Because I needed to heat the sodium in 3 batches after the first one I emptied the dish and on the bottom some very small beads of sodium were left in
the dirty slurry (the sodium was very dirty). After collecting the somewhat bigger beads out of the slurry the remaining sodium crumbs were very
small, below 1 mm in diameter.
I wanted to go on with rest of the uncleaned sodium and therefore wanted to use the dish again. So I put in some ethanol into the slurry and waited
half an hour for the sodium crumbs to react and neutralize. Of course much to little. As I thought there is no more hizzing from H2 production I went
to the bathroom with the dish and wanted to free it from the brown mess in order to go on with cleaning of the remaining 300g of sodium afterwards.
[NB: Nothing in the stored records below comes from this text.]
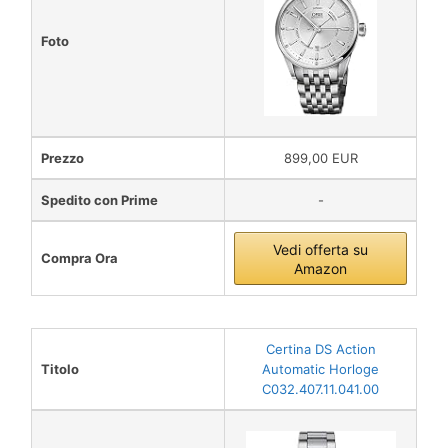
Foto
Prezzo
899,00 EUR
Spedito con Prime
-
Vedi offerta su
Compra Ora
Amazon
Certina DS Action
Titolo
Automatic Horloge
C032.407.11.041.00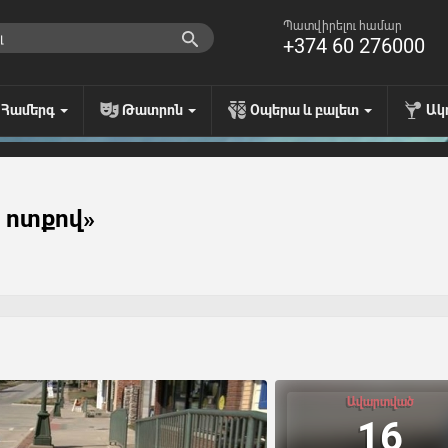
Պատվիրելու համար
+374 60 276000
Համերգ
Թատրոն
Օպերա և բալետ
Ակ
ջ ոտքով»
Ավարտված
16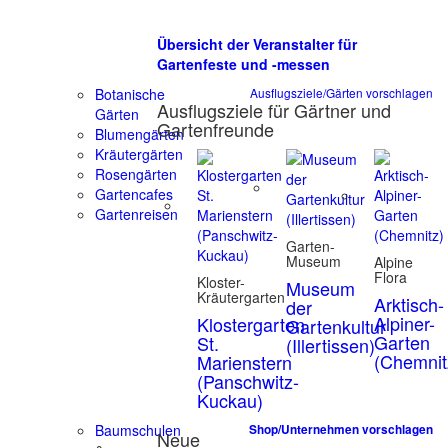
Übersicht der Veranstalter für
Gartenfeste und -messen
Botanische
Ausflugsziele/Gärten vorschlagen
Ausflugsziele für Gärtner und
Gärten
Gartenfreunde
Blumengärten
Kräutergärten
Rosengärten
Gartencafes
Gartenreisen
Garten-
Museum
Alpine
Flora
Kloster-
Museum
Kräutergarten
Arktisch-
der
Alpiner-
Klostergarten
Gartenkultur
Garten
St.
(Illertissen)
(Chemnit
Marienstern
(Panschwitz-
Kuckau)
Baumschulen
Shop/Unternehmen vorschlagen
Neue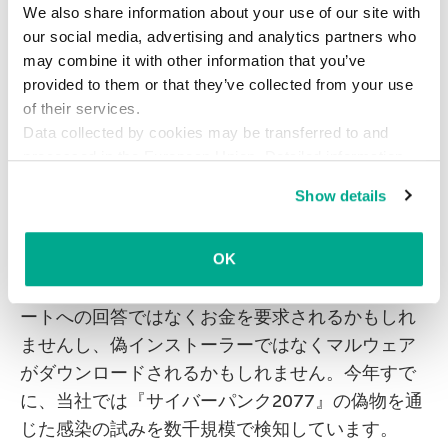
We also share information about your use of our site with
2077』リリースを、しばし
our social media, advertising and analytics partners who
待て
may combine it with other information that you’ve
provided to them or that they’ve collected from your use
of their services.
ゲームではない何かをダウンロードさせられ、意
Data collected by cookies may be transferred to and
味のないアンケートに回答させられ、しかもスパ
processed in the European Union. Detailed information
ム用データベースに自分の個人情報が追加されて
about the use of cookies on this website is available by
Show details
しまうというのは実に困った事態ですが、致命的
clicking on
more information
.
な事態だとまではいきません。ただ、似たような
手口でもっと危ないことになる可能性がありま
OK
す。例えば、ライセンスキーと引き換えにアンケ
ートへの回答ではなくお金を要求されるかもしれ
ませんし、偽インストーラーではなくマルウェア
がダウンロードされるかもしれません。今年すで
に、当社では『サイバーパンク2077』の偽物を通
じた感染の試みを数千規模で検知しています。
But just after the water contacted the slurry in the sink - poof. And the ethanol was burning. The flame was firstly like 20 cm high and grilled my
water tap of the sink
I deceided not to use my CO2 extinguisher and let it burn down - like 10-15 min. A fair bit of smoke and stinking in the bathroom and after 2 min or
so the boro dish cracked. The watertap was unharmed.
Lesson learned: Even with smallest amounts of sodium one should wait a day or so after adding ethanol and before adding water.
[Edited on 6-11-2015 by Schleimsäure]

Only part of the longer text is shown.